— TASK BRIEF —
Two lines in the listing below mark the span: one contains "κρίση, και η επέκταση της τεχνοφύσης, ενώ ο" and one contains "novembro 2013". Reproduce both of them and everything between, exactly.

— EXTRACTED DATA —

-------

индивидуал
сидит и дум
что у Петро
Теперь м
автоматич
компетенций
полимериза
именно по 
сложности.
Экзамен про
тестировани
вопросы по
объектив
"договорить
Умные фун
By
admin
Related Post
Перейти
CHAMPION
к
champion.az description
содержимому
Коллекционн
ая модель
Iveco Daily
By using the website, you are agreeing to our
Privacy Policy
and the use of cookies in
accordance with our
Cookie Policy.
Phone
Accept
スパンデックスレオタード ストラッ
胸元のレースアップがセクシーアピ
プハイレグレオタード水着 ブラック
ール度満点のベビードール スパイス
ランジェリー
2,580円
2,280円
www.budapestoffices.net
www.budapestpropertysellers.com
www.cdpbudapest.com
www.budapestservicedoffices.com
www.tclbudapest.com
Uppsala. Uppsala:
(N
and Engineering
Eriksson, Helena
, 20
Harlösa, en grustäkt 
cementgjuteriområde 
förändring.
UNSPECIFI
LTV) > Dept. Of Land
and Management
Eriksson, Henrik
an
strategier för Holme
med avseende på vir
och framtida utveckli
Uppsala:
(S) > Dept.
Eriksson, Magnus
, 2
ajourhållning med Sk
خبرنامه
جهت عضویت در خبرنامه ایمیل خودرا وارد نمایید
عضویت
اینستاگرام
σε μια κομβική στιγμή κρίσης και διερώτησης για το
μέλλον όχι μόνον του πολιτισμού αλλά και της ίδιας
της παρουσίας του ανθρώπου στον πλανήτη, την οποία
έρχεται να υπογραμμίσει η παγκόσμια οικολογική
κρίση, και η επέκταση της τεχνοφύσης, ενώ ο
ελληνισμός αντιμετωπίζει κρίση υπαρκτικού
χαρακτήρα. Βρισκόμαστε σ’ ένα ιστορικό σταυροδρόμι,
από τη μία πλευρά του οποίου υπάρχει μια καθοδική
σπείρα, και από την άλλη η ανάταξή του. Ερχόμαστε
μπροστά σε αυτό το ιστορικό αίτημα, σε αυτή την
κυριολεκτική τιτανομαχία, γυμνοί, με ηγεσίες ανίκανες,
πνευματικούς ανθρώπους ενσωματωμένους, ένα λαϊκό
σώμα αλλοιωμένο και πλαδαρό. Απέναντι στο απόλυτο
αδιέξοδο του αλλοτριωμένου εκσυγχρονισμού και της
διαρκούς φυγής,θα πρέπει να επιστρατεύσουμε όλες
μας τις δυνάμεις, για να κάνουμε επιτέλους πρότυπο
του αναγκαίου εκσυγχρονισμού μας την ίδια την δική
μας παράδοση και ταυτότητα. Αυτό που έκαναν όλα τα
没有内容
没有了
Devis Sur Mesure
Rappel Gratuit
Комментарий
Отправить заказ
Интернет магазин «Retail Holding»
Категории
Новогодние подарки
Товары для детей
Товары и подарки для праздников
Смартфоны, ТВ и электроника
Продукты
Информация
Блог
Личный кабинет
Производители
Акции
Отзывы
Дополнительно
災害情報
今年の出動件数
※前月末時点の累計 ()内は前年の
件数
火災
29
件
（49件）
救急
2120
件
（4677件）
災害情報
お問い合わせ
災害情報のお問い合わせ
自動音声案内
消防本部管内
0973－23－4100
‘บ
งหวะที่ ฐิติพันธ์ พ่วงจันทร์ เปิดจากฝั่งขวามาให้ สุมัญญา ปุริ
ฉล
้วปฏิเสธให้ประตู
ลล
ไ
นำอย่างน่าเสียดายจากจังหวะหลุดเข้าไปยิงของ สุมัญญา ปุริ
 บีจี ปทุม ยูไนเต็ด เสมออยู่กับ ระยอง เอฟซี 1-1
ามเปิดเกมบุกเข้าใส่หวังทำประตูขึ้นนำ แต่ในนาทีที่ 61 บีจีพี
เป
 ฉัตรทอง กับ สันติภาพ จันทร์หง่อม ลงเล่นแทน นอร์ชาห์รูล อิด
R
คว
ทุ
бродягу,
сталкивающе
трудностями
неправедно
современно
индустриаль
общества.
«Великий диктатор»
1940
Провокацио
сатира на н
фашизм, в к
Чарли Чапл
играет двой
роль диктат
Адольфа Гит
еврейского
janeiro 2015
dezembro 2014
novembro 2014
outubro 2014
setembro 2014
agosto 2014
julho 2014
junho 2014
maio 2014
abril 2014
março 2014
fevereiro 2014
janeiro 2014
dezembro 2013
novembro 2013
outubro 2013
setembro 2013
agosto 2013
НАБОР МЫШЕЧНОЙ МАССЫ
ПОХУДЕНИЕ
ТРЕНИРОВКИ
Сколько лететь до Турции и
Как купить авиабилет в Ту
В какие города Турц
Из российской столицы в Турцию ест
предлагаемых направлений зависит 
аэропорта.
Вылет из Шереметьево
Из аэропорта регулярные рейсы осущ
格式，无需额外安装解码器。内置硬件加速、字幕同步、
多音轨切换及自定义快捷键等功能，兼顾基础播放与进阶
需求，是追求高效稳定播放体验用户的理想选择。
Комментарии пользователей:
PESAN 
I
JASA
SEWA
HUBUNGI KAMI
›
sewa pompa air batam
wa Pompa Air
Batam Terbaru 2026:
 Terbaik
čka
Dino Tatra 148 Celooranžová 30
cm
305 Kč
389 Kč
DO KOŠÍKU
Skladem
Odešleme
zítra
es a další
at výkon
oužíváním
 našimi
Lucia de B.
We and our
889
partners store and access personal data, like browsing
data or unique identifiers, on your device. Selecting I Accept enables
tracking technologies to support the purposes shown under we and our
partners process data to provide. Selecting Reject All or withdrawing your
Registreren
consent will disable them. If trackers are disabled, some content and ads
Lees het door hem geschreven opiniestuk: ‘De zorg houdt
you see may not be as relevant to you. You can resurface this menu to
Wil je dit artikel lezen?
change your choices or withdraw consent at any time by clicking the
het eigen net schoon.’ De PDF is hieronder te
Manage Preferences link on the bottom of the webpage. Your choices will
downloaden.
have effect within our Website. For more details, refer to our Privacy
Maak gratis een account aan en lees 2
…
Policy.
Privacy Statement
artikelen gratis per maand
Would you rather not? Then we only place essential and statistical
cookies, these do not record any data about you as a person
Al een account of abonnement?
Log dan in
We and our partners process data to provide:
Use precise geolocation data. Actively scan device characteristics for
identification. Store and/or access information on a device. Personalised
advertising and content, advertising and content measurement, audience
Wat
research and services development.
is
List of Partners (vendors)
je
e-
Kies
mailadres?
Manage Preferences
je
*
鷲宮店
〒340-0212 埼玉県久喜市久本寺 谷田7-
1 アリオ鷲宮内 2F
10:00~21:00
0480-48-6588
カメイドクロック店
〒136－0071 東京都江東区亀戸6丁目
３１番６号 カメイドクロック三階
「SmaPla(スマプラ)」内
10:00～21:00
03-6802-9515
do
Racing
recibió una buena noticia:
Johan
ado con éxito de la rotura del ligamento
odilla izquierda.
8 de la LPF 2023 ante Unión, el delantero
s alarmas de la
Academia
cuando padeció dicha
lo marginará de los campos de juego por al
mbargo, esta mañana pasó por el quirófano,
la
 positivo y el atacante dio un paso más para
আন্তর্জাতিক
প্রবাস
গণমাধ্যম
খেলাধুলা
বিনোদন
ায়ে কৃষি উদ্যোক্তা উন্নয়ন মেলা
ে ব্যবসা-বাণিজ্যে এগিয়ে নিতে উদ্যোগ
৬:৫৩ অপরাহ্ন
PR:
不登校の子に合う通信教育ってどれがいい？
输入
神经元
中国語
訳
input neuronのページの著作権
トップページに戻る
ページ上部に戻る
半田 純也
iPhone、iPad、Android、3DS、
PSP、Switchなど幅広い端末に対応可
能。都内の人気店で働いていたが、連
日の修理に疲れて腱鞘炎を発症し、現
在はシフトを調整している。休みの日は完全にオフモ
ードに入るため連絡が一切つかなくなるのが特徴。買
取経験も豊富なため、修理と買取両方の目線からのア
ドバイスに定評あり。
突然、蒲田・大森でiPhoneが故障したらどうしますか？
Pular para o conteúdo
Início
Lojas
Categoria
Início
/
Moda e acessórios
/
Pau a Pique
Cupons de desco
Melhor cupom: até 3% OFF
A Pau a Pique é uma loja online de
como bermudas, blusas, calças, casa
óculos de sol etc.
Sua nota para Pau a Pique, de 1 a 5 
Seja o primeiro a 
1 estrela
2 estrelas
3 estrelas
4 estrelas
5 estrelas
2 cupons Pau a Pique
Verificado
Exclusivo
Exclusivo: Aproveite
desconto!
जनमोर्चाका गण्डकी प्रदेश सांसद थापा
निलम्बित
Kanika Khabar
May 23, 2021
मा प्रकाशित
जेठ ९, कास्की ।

-------

— ANSWER TO THE PROBLEM —
κρίση, και η επέκταση της τεχνοφύσης, ενώ ο
ελληνισμός αντιμετωπίζει κρίση υπαρκτικού
χαρακτήρα. Βρισκόμαστε σ’ ένα ιστορικό σταυροδρόμι,
από τη μία πλευρά του οποίου υπάρχει μια καθοδική
σπείρα, και από την άλλη η ανάταξή του. Ερχόμαστε
μπροστά σε αυτό το ιστορικό αίτημα, σε αυτή την
κυριολεκτική τιτανομαχία, γυμνοί, με ηγεσίες ανίκανες,
πνευματικούς ανθρώπους ενσωματωμένους, ένα λαϊκό
σώμα αλλοιωμένο και πλαδαρό. Απέναντι στο απόλυτο
αδιέξοδο του αλλοτριωμένου εκσυγχρονισμού και της
διαρκούς φυγής,θα πρέπει να επιστρατεύσουμε όλες
μας τις δυνάμεις, για να κάνουμε επιτέλους πρότυπο
του αναγκαίου εκσυγχρονισμού μας την ίδια την δική
μας παράδοση και ταυτότητα. Αυτό που έκαναν όλα τα
没有内容
没有了
Devis Sur Mesure
Rappel Gratuit
Комментарий
Отправить заказ
Интернет магазин «Retail Holding»
Категории
Новогодние подарки
Товары для детей
Товары и подарки для праздников
Смартфоны, ТВ и электроника
Продукты
Информация
Блог
Личный кабинет
Производители
Акции
Отзывы
Дополнительно
災害情報
今年の出動件数
※前月末時点の累計 ()内は前年の
件数
火災
29
件
（49件）
救急
2120
件
（4677件）
災害情報
お問い合わせ
災害情報のお問い合わせ
自動音声案内
消防本部管内
0973－23－4100
‘บ
งหวะที่ ฐิติพันธ์ พ่วงจันทร์ เปิดจากฝั่งขวามาให้ สุมัญญา ปุริ
ฉล
้วปฏิเสธให้ประตู
ลล
ไ
นำอย่างน่าเสียดายจากจังหวะหลุดเข้าไปยิงของ สุมัญญา ปุริ
 บีจี ปทุม ยูไนเต็ด เสมออยู่กับ ระยอง เอฟซี 1-1
ามเปิดเกมบุกเข้าใส่หวังทำประตูขึ้นนำ แต่ในนาทีที่ 61 บีจีพี
เป
 ฉัตรทอง กับ สันติภาพ จันทร์หง่อม ลงเล่นแทน นอร์ชาห์รูล อิด
R
คว
ทุ
бродягу,
сталкивающе
трудностями
неправедно
современно
индустриаль
общества.
«Великий диктатор»
1940
Провокацио
сатира на н
фашизм, в к
Чарли Чапл
играет двой
роль диктат
Адольфа Гит
еврейского
janeiro 2015
dezembro 2014
novembro 2014
outubro 2014
setembro 2014
agosto 2014
julho 2014
junho 2014
maio 2014
abril 2014
março 2014
fevereiro 2014
janeiro 2014
dezembro 2013
novembro 2013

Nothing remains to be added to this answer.